Posted in General, Statistics by Pierre Jacob on 9 September 2017

Graph of variables in a model made of two modules: the first with parameter theta1 and data Y1, and the second with parameter theta2 and data Y2, defined conditionally upon theta1.

Hi,

With Lawrence Murray, Chris Holmes and Christian Robert, we have recently arXived a paper entitled “Better together? Statistical learning in models made of modules”. Christian blogged about it already. The context is the following: parameters of a first model appear as inputs in another model. The question is whether to consider a “joint model approach”, where all parameters are estimated simultaneously with all of the data. Or if one should instead follow a “modular approach”, where the first parameters are estimated with the first model only, ignoring the second model. Examples of modular approaches include the “cut distribution“, or “two-step estimators” (e.g. Chapter 6 of Newey & McFadden (1994)). In many fields, modular approaches are preferred, because the second model is suspected of being more misspecified than the first one.
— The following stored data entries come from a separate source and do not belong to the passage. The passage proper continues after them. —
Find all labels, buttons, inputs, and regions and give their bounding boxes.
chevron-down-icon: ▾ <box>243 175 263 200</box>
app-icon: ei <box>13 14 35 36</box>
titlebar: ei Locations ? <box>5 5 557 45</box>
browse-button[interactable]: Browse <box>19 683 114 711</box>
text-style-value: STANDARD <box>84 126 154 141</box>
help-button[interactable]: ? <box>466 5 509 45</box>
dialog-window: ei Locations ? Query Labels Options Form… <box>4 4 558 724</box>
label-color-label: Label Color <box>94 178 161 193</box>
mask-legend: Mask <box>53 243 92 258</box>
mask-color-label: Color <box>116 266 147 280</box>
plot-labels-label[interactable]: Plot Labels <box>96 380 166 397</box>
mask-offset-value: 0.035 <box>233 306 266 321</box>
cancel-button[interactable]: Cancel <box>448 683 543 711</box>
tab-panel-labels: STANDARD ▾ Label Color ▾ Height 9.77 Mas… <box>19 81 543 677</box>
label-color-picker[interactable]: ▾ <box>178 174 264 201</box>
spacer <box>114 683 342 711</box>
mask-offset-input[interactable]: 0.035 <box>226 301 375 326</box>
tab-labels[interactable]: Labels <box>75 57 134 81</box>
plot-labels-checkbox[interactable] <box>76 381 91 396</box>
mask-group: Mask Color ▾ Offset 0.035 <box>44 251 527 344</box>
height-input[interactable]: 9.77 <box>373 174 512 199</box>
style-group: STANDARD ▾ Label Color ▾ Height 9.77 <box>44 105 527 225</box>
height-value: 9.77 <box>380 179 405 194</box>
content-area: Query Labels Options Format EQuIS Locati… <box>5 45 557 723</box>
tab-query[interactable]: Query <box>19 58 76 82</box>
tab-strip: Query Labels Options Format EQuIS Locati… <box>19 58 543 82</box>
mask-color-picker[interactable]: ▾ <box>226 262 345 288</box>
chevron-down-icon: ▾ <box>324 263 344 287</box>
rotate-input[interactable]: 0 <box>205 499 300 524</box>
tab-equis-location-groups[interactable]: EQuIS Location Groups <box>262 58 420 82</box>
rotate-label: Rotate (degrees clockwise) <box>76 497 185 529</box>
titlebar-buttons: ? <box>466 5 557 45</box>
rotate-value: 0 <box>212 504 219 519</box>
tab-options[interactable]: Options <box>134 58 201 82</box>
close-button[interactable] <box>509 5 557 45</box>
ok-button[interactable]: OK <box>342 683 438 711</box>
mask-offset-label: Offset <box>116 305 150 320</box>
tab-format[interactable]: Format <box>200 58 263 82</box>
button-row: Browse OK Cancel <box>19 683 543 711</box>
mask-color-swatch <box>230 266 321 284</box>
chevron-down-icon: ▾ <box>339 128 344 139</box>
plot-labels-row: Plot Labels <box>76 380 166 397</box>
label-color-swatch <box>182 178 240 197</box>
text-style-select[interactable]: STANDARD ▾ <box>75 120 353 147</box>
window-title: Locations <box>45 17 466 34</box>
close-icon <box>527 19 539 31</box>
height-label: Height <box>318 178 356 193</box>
Misspecification of the second model can “contaminate” the joint model, with dire consequences on inference, as described e.g. in Bayarri, Berger & Liu (2009). Other reasons include computational constraints and the lack of simultaneous availability of all models and associated data. In the paper, we try to make sense of the defects of the joint model approach and we propose a principled, quantitative way of choosing between joint and modular approaches.